As regras para aplicação de multas e resolução de conflitos entre contribuintes e o Fisco passaram por uma ampla mudança no Brasil. Sancionada em 4 de setembro de 2026, a Lei Complementar 236/2026 altera o Código Tributário Nacional e estabelece normas gerais para o processo administrativo tributário, além de ampliar os mecanismos de solução consensual de controvérsias.
Entre as principais mudanças está a criação de limites para determinadas multas tributárias. Pela nova legislação, a penalidade fica limitada, como regra geral, a 75% do valor do tributo lançado ou do crédito tributário afetado pela fiscalização. O percentual pode chegar a 100% em situações de fraude, sonegação ou conluio praticados de forma dolosa e a 150% nos casos de reincidência, observadas as condições previstas na própria lei. A norma busca reforçar os princípios da razoabilidade e da proporcionalidade na aplicação das penalidades tributárias.
A advogada tributarista Renata Baldin avalia que a mudança representa uma conquista para os contribuintes. “Essa é uma vitória para os contribuintes”, afirma.

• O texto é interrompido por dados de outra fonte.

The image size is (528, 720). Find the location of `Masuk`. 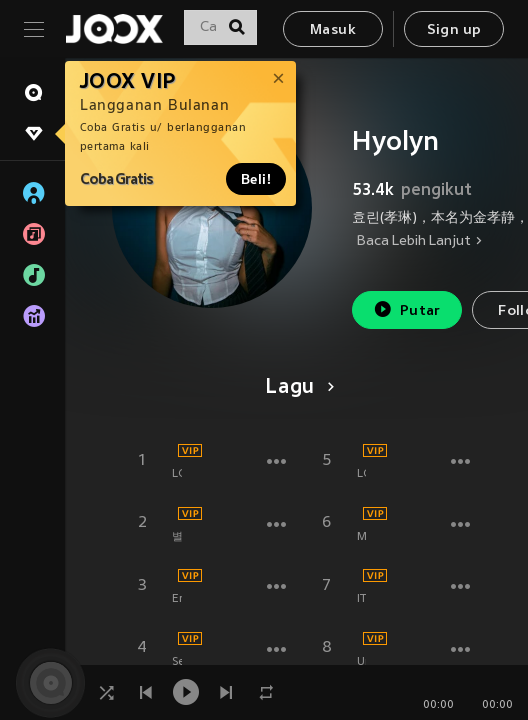

Masuk is located at coordinates (333, 30).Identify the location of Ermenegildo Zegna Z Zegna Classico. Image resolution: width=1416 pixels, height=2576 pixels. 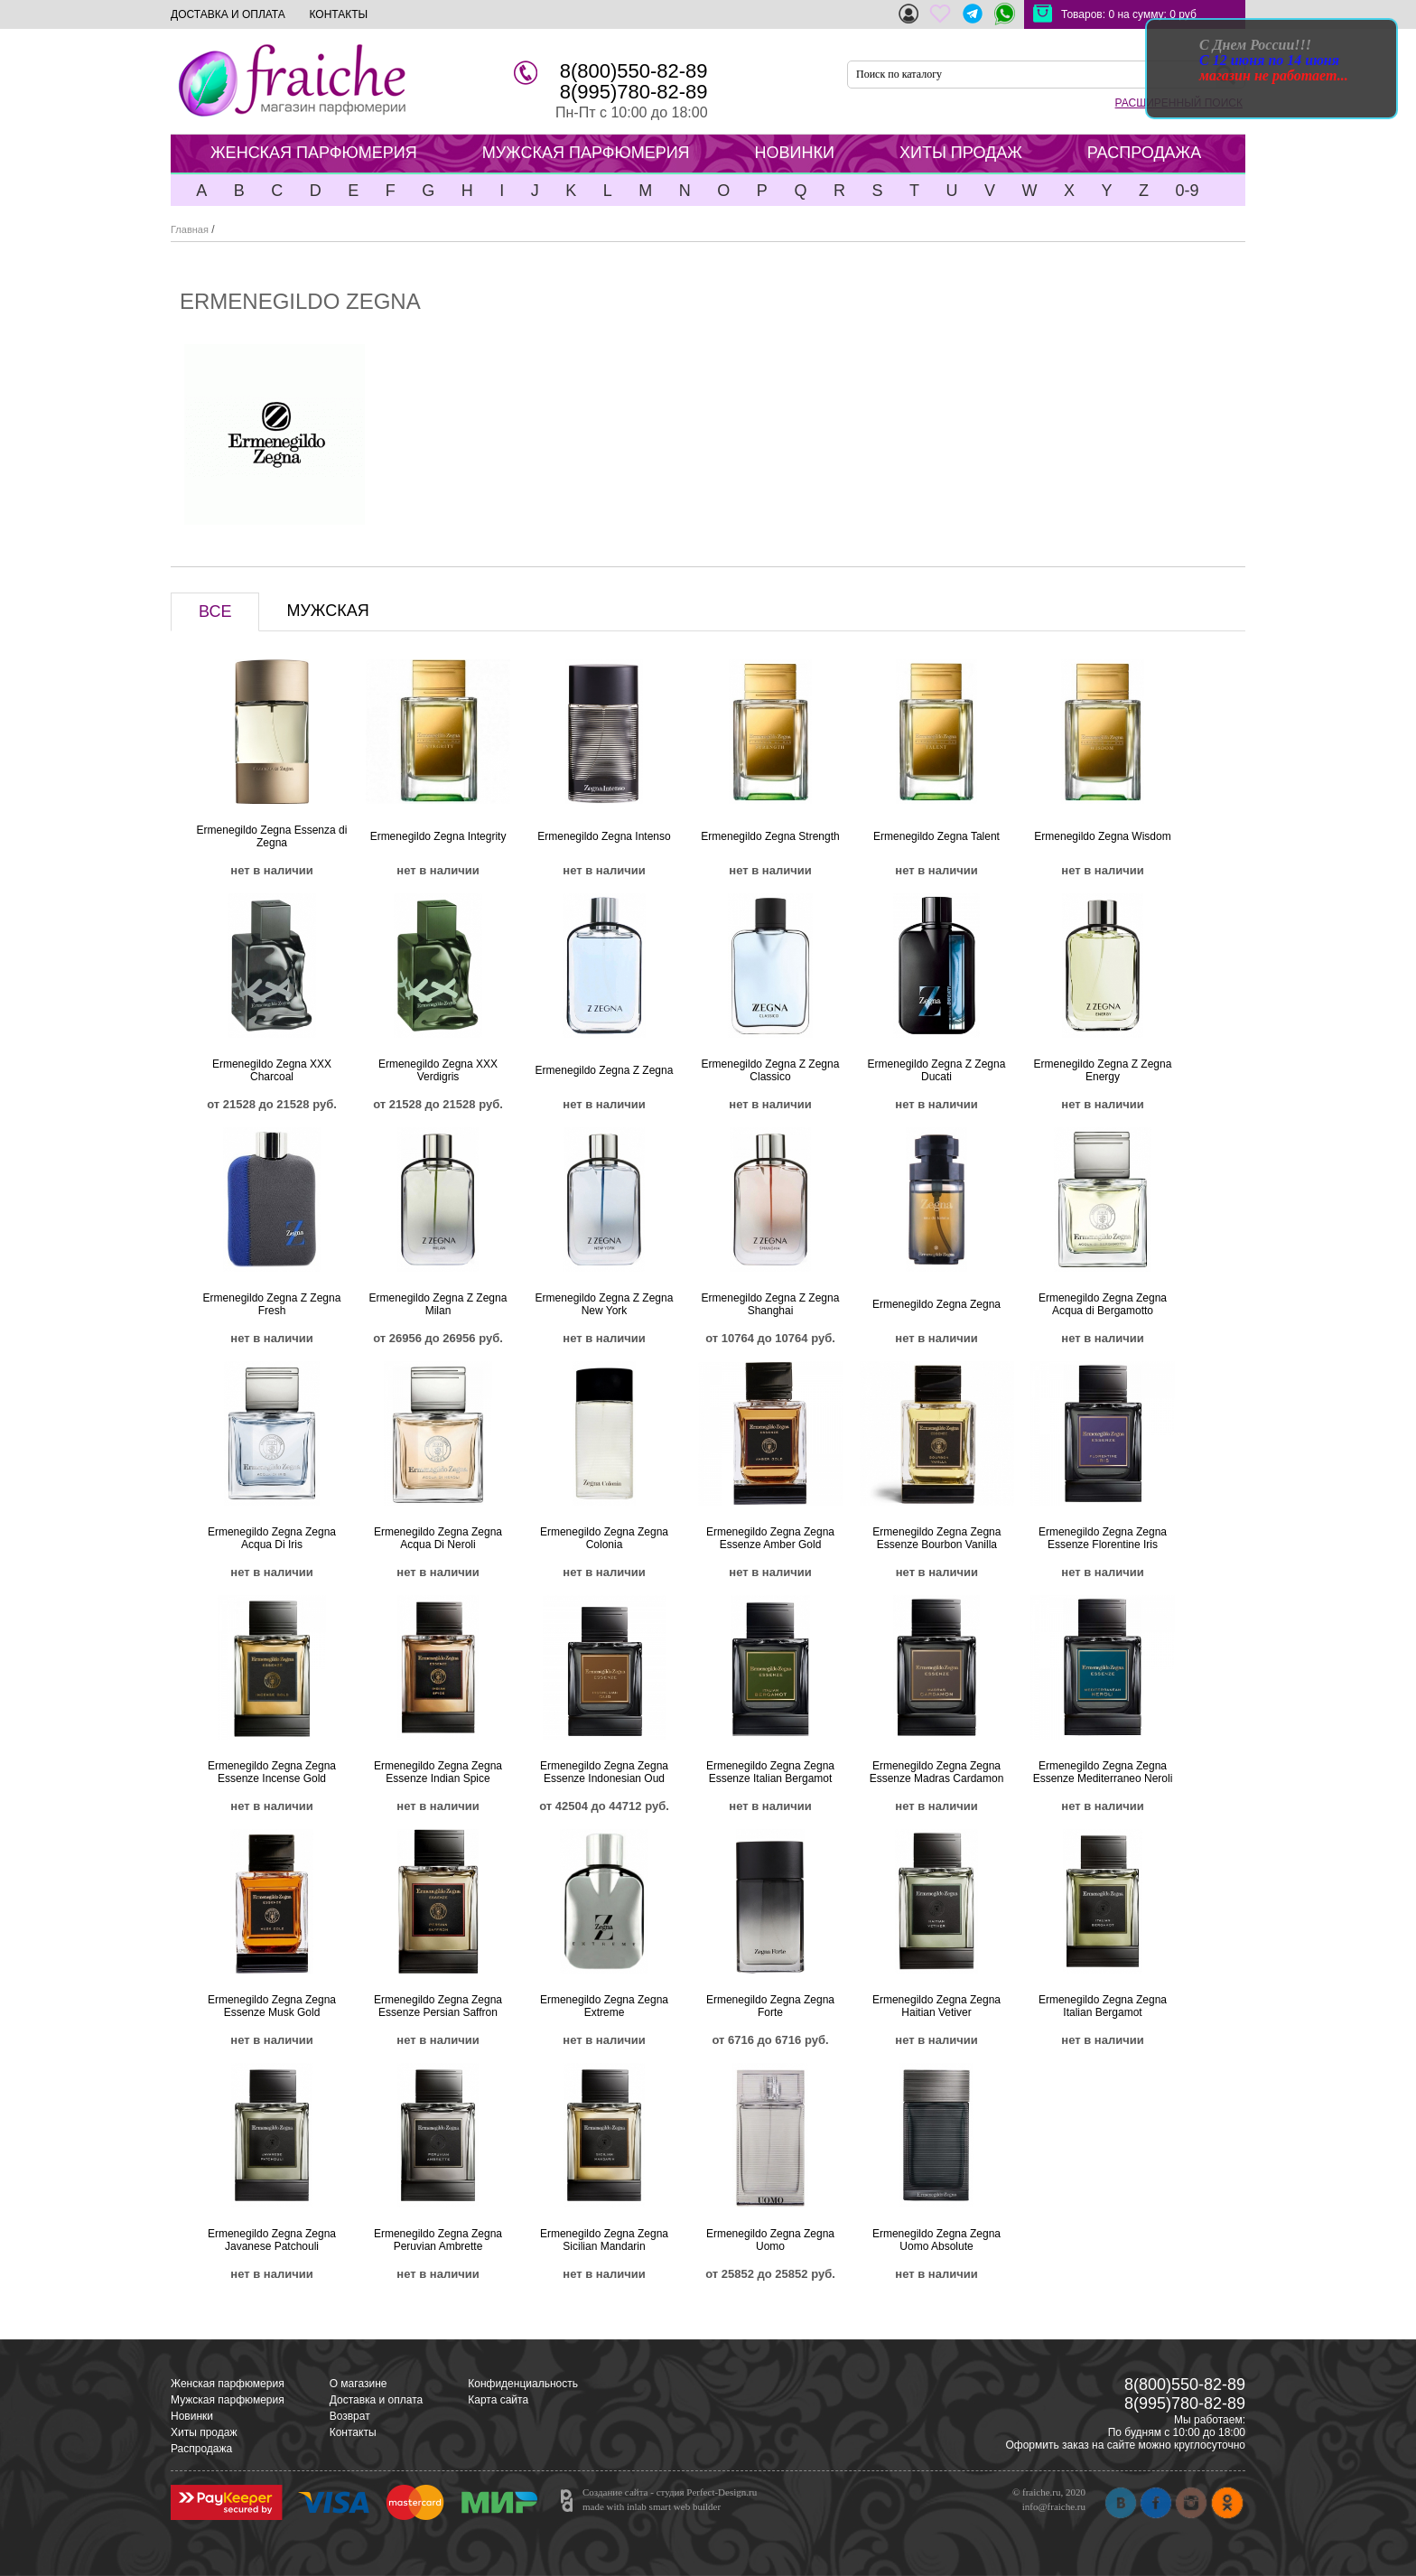
(771, 1070).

A nova legislação também cria um sistema de descontos para estimular a regularização voluntária de débitos. O contribuinte que quitar integralmente o débito dentro do prazo para apresentação da impugnação poderá obter redução de 50% da multa. No caso de parcelamento, o desconto será de 40%. Se a regularização ocorrer depois da impugnação, mas antes da inscrição do débito em dívida ativa, os descontos previstos são de 30% para pagamento integral e 20% para parcelamento. Contribuintes enquadrados em programas de conformidade fiscal poderão ter acesso a reduções ainda maiores, conforme as condições estabelecidas pela legislação.
As mudanças também atingem diretamente o contencioso administrativo tributário. A lei estabelece regras nacionais para os procedimentos e prevê prazo de 20 dias para a apresentação de impugnação e de recursos voluntários, além de cinco dias para embargos de declaração. A norma também impede que o contribuinte seja obrigado a realizar depósito ou oferecer caução como condição para apresentar recursos administrativos.

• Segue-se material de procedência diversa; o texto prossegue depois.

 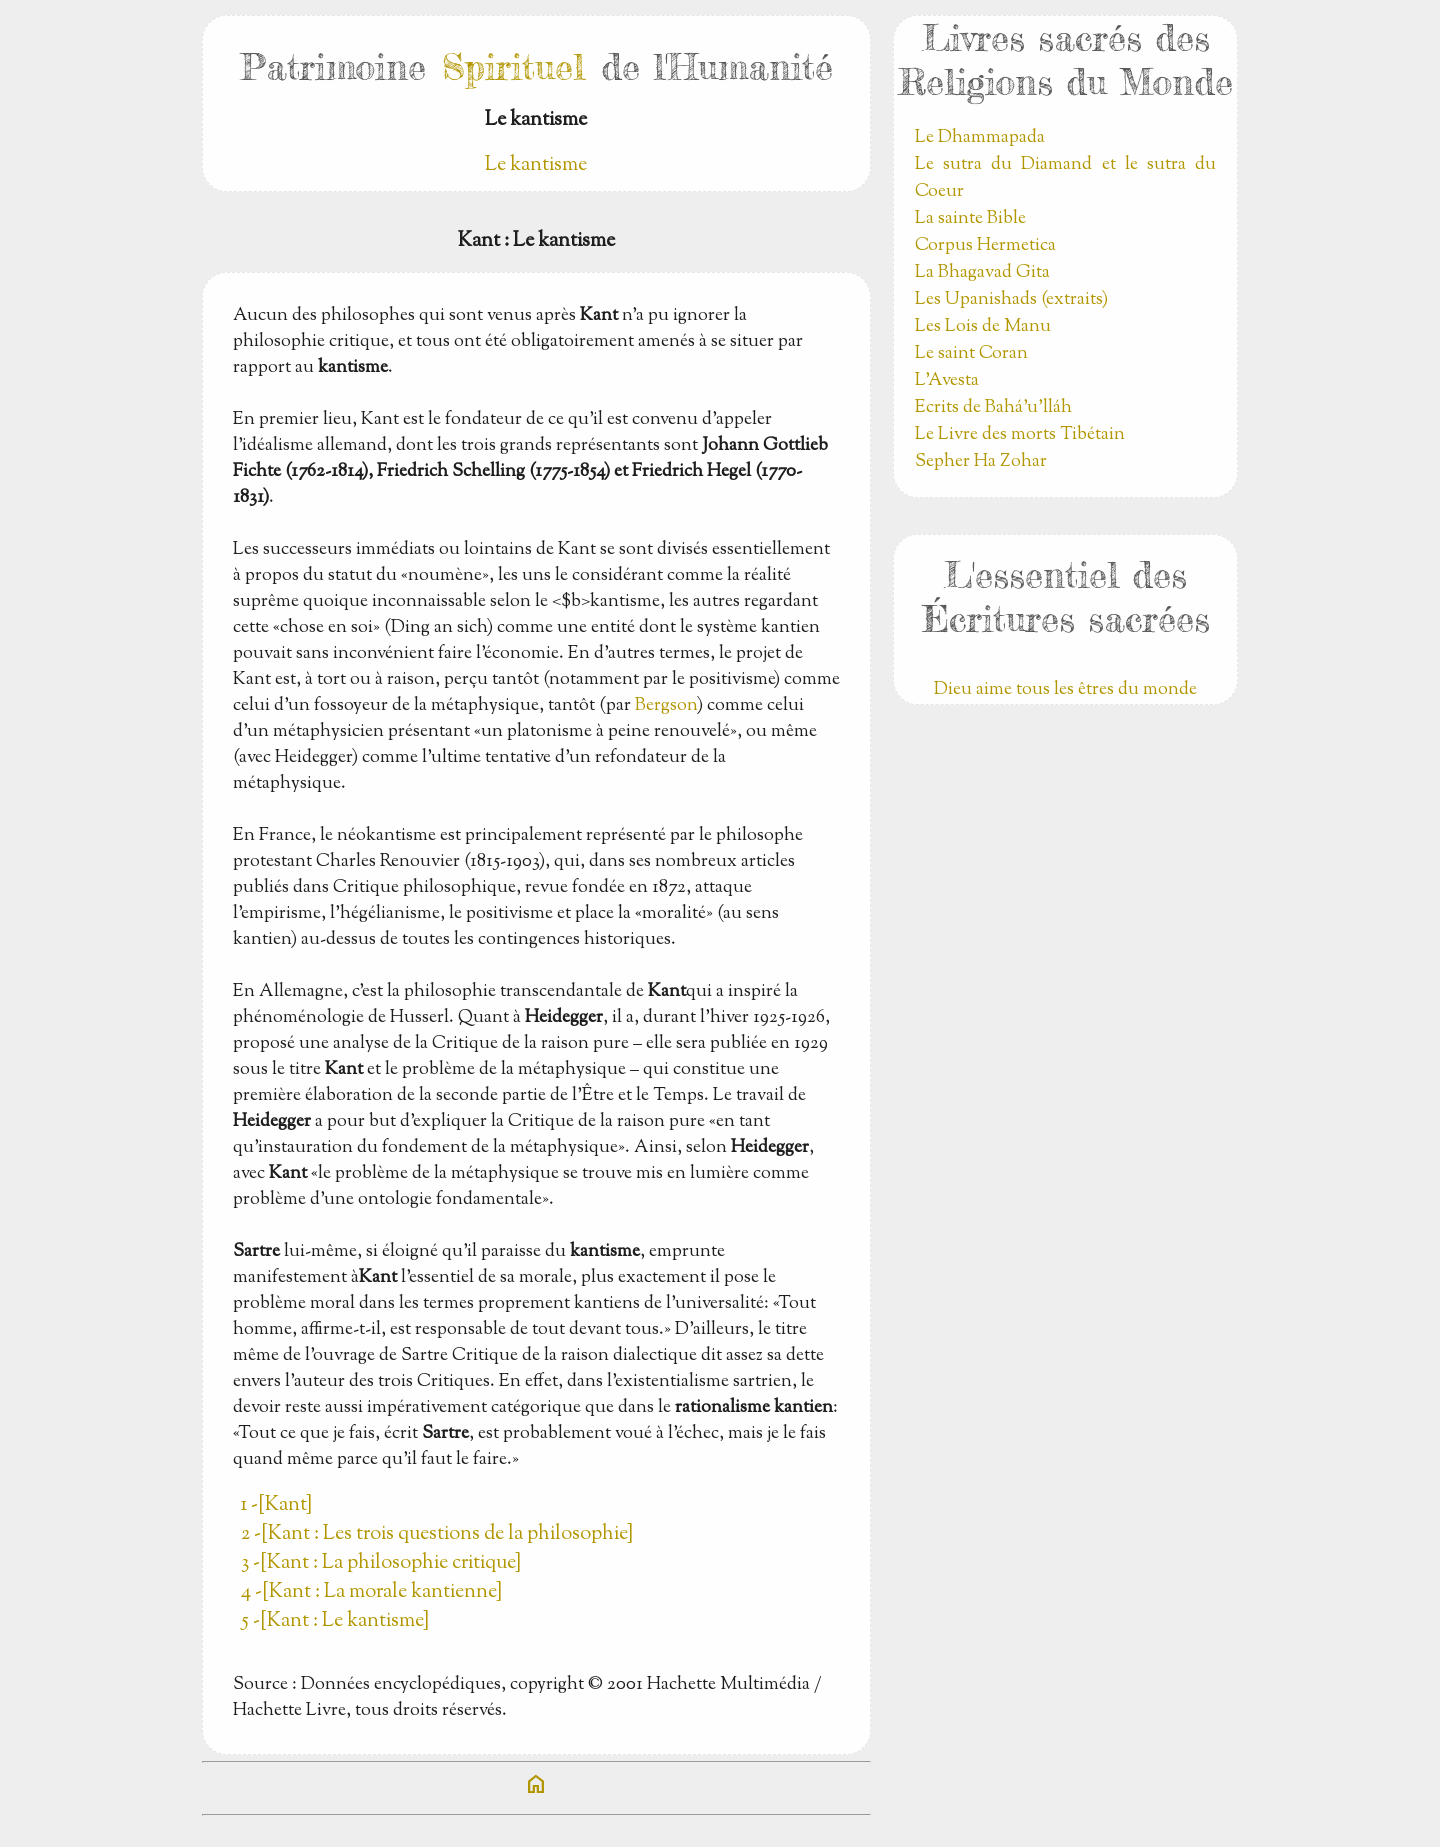 I want to click on Sepher Ha Zohar, so click(x=981, y=462).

Estados, Distrito Federal e municípios terão de adaptar suas legislações às novas regras. A legislação prevê prazo de dois anos para a adequação e determina a estruturação de órgãos de julgamento administrativo em determinados municípios, com o objetivo de garantir maior uniformidade e a existência de duplo grau de julgamento.
Outro ponto considerado relevante é a ampliação dos mecanismos consensuais para solucionar disputas tributárias.
A legislação passa a contemplar a mediação e cria a arbitragem especial tributária e aduaneira como alternativas ao modelo tradicional de judicialização. A proposta é permitir que determinadas controvérsias sejam resolvidas de maneira mais rápida e técnica, reduzindo a necessidade de levar todas as discussões ao Poder Judiciário.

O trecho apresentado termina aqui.